A ricordare in questi termini l’impatto su “ogni ambito della vita sociale” dell’emergenza COVID-19 e a permetterci di fare interessanti riflessioni su alcuni temi delicati in materia di salute e sicurezza è un contributo del Prof. Vincenzo Mongillo (Ordinario di Diritto penale presso l’Università degli Studi di Roma Unitelma Sapienza) pubblicato sul numero 2/2020 della rivista trimestrale “ Diritto penale contemporaneo”.
Come indicato nell’abstract il contributo “cerca di risolvere i dubbi e i contrasti di vedute insorti in merito al rapporto tra le previsioni di contrasto del Covid-19 negli ambienti lavorativi e il sistema di tutela della salute e sicurezza del lavoro incardinato nel d.lgs. n. 81/2008, prospettando un raccordo sistematico”.

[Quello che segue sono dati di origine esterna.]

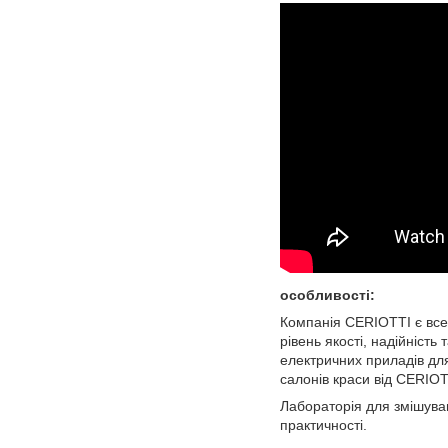
особливості:
Компанія CERIOTTI є все
рівень якості, надійніст
електричних приладів для
салонів краси від CERIOTT
Лабораторія для змішува
практичності.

Inoltre vengono indagati “i possibili profili di responsabilità penale individuale e dell’ente collettivo ex art. 25-septies del d.lgs. n. 231/2001, evidenziando, tra l’altro, i limiti di funzionalità del reato colposo di evento nelle dinamiche eziologiche delle lesioni o dei decessi conseguenti al contagio, nonché la ratio e i limiti del nuovo art.29-bis del d.l. n. 23/2020, conv. dalla l. n. 40/2020, concepito per sottrarre uno spazio residuale di operatività alla colpa generica”.
Riflessioni importanti anche perché “la convulsa produzione normativa di questi mesi, che oggi tende ad apparire eccentrica e segnata dall’emergenza, potrebbe nondimeno preannunciare, per taluni aspetti, il percorso del nostro futuro diritto penale della sicurezza sul lavoro”.
Ci soffermiamo oggi su uno dei punti trattati dall’autore, e più volte affrontati anche dal nostro giornale: la valutazione dei rischi correlati al contagio del nuovo coronavirus.
Il rischio COVID-19 e il necessario apporto dei soggetti datoriali
Il contributo del Prof. Mongillo, dal titolo “Salute e sicurezza nei luoghi di lavoro in tempi di pandemia” sottolinea, dunque, che la pandemia globale che ha scosso il pianeta “ci ha catapultati in un’inedita, epocale, dimensione emergenziale”.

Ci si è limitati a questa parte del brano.